Гретхен, племянница священника, опровергла клевету и умоляла епископа поверить ей и не обрекать старика на нужду и позор, но епископ и слушать не хотел. Отец Адольф давно настраивал его против нашего священника, да к тому же епископ восхищался отцом Адольфом, благоговел перед ним: ведь он не устрашился самого дьявола и отважно вступил с ним в единоборство, и поэтому мнение отца Адольфа было всего превыше для епископа. Он лишил отца Питера прихода на неопределенный срок, но на крайнюю меру — отлучение от церкви — не решился: одного свидетельского показания было для нее недостаточно. И вот теперь отец Питер был два года не у дел, а его паства перешла к отцу Адольфу.
Для старого священника и Гретхен наступили тяжелые времена. Раньше они были всеобщими любимцами, но, разумеется, все изменилось, как только на них пала тень епископской немилости. Многие друзья вовсе перестали с ними знаться, другие держались холодно и отчужденно. Когда приключилась беда, Гретхен была прелестной восемнадцатилетней девушкой, самой умной и образованной в деревне.
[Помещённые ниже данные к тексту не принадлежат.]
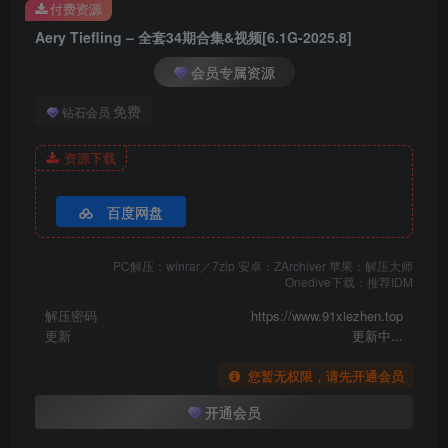
付费资源
Aery Tiefling – 全套34期合集&视频[6.1G-2025.8]
会员专属资源
免费
钻石会员
资源下载
016.Aery_Tiefling_Rem_Lingerie_c_(43)
020.Aery_Tiefling_Sousou_no_Frier
百度网盘
PC解压：winrar／7zip 安卓：ZArchiver 苹果：解压大师
Onedive下载：推荐IDM
解压密码
https://www.91xiezhen.top
更新
更新中...
您暂无权限，请先开通会员
开通会员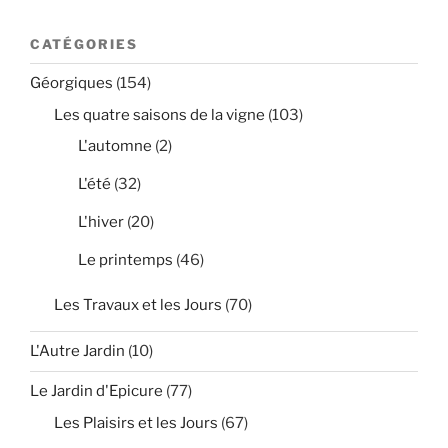
CATÉGORIES
Géorgiques
(154)
Les quatre saisons de la vigne
(103)
L'automne
(2)
L'été
(32)
L'hiver
(20)
Le printemps
(46)
Les Travaux et les Jours
(70)
L'Autre Jardin
(10)
Le Jardin d'Epicure
(77)
Les Plaisirs et les Jours
(67)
Она давала уроки игры на арфе, и заработанных денег ей вполне хватало на наряды и карманные расходы. Но ученицы — одна за другой — бросили учебу, а когда молодежь устраивала танцы и вечеринки, про Гретхен забывали. Молодые люди — все, кроме Вильгельма Мейдлинга, больше не заглядывали к ним на огонек, а Мейдлинг был безразличен Гретхен. Всеми брошенные, обреченные на бесчестие и одиночество, Гретхен и ее дядя загрустили, им казалось, что солнце навсегда ушло из их жизни. Миновал год, другой, а дела шли все хуже и хуже. Одежда износилась, да и прокормиться становилось все труднее и труднее. И наконец настал самый черный день. Соломон Айзеке, ссужавший им деньги под залог дома, предупредил, что завтра лишит их права выкупа.
Глава II
Деревенская жизнь была знакома мне не понаслышке, но вот уже год, как я покинул деревню и с головой ушел в изучение ремесла. Устроился я скорей необычно, чем хорошо. Я упоминал ранее замок Розенфельд и высокую отвесную гору над рекой. Так вот, вдоль гребня этой горы возвышалась громада другого замка с такими же башнями и бастионами; прекрасный, величественный, увитый диким виноградом, он разрушался на глазах, превращаясь в развалины. Знаменитый род, владевший замком, чьим родовым гнездом он был в течение четырех или пяти столетий, вымер, и уже столетие, как в замке не живут потомки славного рода. Но старый замок стоит непоколебимо, и большая часть его все еще пригодна для жилья. Внутри разрушительное действие времени и небрежения не столь очевидно, как снаружи. Просторные спальни, огромные коридоры, бальные залы, трапезные и залы для приемов пусты, затянуты паутиной и наводят уныние — это верно, но каменные стены и полы еще в сносном состоянии, и помещения сохраняют жилой вид. Кое-где еще стоит старинная полусгнившая мебель, и если пустые комнаты наводят уныние, то эта рухлядь — еще больше.
Но жизнь все же теплится в старом замке. Милостью князя, его нынешнего владельца, живущего по ту сторону реки, мой мастер и его домочадцы много лет занимают небольшой отсек, примыкающий к центральной части Замок мог бы дать кров тысяче человек, и — сами понимаете — горстка его обитателей затерялась в дебрях замка, как ласточкино гнездо на утесе.
Мой мастер — печатник. Это новое ремесло, ему всего лишь тридцать-сорок лет, и в Австрии оно почти неизвестно. Мало кто в нашей богом забытой деревне видел печатный текст, мало кто представлял, что такое печатное ремесло, а уж тех, кто проявлял к нему любопытство или интерес, было и того меньше. И все же нам приходилось вести свое дело скрытно, с постоянной оглядкой на церковь. Она была против удешевления книг, ведь тогда ученье стало бы доступно всем без разбору. Сельчане относились к нашей работе безразлично, им не было до нее дела: мы не печатали легкого чтения, а в серьезных науках они не разбирались и мертвых языков не знали.
Мы жили одной разнородной семьей. Мой мастер и хозяин Генрих Штейн, дородный мужчина, держался степенно, осанисто; лицо у него было крупное, благодушное, глаза — спокойные, задумчивые; такого не просто вывести из себя. Облысевшую голову его обрамляли седые шелковистые волосы. Он был всегда чисто выбрит, одет опрятно и добротно, хоть и не богато. Ученый, мечтатель, мыслитель, Генрих Штейн больше всего на свете любил учиться, и, будь на то божья воля, он бы день и ночь сидел, упоенно погрузившись в свои книги, не замечая окружающих Выглядел мастер молодо, несмотря на седину, а было ему пятьдесят пять-пятьдесят шесть лет.